The obvious move — "point an LLM at the corpus and ask for a memo" — was the wrong one. It produces a confident draft that quietly contradicts the partner's judgment. In a setting where a single hallucinated number can sink a deal review, that's worse than no tool at all.

The architectural rule

That single rule is the thing that makes the tool trustworthy. The ingest pipeline does heavy lifting on the corpus — extracting, deduplicating, classifying, surfacing — but the output of that pipeline is a structured fact sheet, not free text. The partner edits the fact sheet. The generator only sees the version the partner signed off on.

The result is that the model can't contradict the partner's edits, because by the time it runs, the partner's edits are the only thing it can see.

Ingest pipeline

Four input types feed into the same normalised representation:

CRM records — company entity, deal history, prior interactions.
Internal knowledge base — partner notes, prior memos, sector research.
Live web search via Tavily — funding announcements, news, press, with provenance retained on every extracted fact.
Uploaded documents — pitch decks, founder emails, data rooms — parsed and chunked alongside everything else.
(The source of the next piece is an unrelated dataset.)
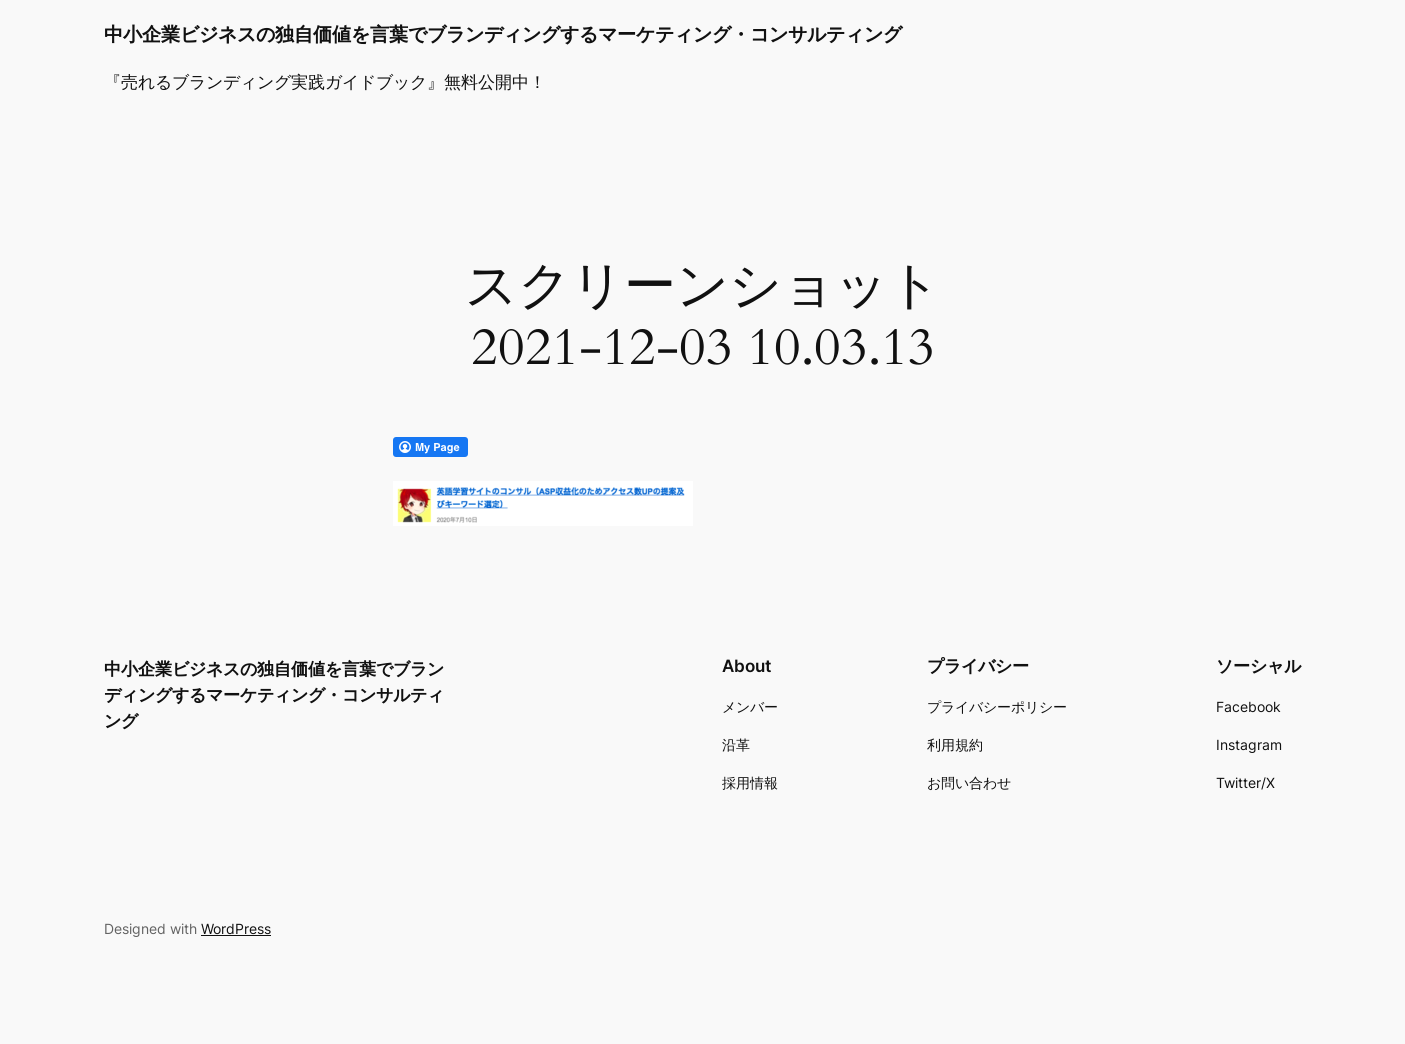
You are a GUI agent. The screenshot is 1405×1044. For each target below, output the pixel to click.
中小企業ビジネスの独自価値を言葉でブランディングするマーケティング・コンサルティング (503, 34)
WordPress (236, 928)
Extraction is done with Pydantic structured outputs. Every field on the fact sheet has a defined type and an optional source citation back to the chunk it was lifted from. If the model can't produce a valid value, it returns null rather than guessing — which surfaces the gap to the partner instead of papering over it.

Generation

Generation is a single call to Gemini Pro per memo, not a chain. The prompt assembles three things in a fixed order: (1) the verified fact sheet, (2) a narrative profile of the company written from the fact sheet, and (3) sector-level background research as supporting context. The corpus itself is deliberately absent.

Per-section regeneration is the main interaction pattern. The partner can highlight a section, give feedback in plain language ("tighten the moat argument", "this paragraph contradicts the team section"), and only that section is regenerated against the same fact sheet — so a tweak doesn't reshuffle the whole document.

Final output exports to Word with the firm's template applied, so the artefact that leaves the tool looks like the artefact the partners already know how to read.

The thing I'd ship next

Today the LLM picks which source each fact came from. That's a model decision where it could be a deterministic lookup. The v2 design: have the LLM output only the value and an exact quote — never a source name. Then a substring/fuzzy gate finds which chunk actually contains that quote. Source becomes derived, not chosen. Free hallucination check: no chunk contains the quote → fact is flagged unverified. Same number of LLM calls, ~30 lines of Python, eliminates the model's biggest discretionary decision in the pipeline.

Eval strategy

The single biggest gap today is the absence of a regression eval harness — the partner catches errors at runtime, but a prompt change that subtly breaks extraction could ship and nobody would know. Five layers I'd build, in order:

Citation accuracy— reference-free substring/fuzzy match against actual chunks. Cheapest, no labelling needed, immediate empirical answer to "how often does the LLM hallucinate citations?" (If you build the gate above, this eval becomes the gate itself.)
Fact extraction — golden facts per company, tracked as F1 over time per field_id. We already have the data — every partner-verified session in Postgres is a labelled example.
Memo structural rubric — deterministic, runs on every generated memo, hard-fails CI if a section is missing.
Memo faithfulness — LLM judge (different model family) checks every numerical claim against the verified facts.
Holistic preference vs golden human-written memos— pairwise judging is more reliable than absolute scoring. Doesn't run in CI; informs prompt iteration.

Outcome

First-pass memo prep (~2 days → ~2 hrs, partner self-report): ~24×
Memo sections, all generated in a single call: 12
Used by BHI partners on every deal cycle: Daily

The interesting result wasn't the speedup — it was that partners started using the tool for the boring parts (fact sheet assembly) even when they planned to write the memo themselves. The ingest pipeline turned out to be more valuable than the generator. It's now part of the standard deal-cycle workflow.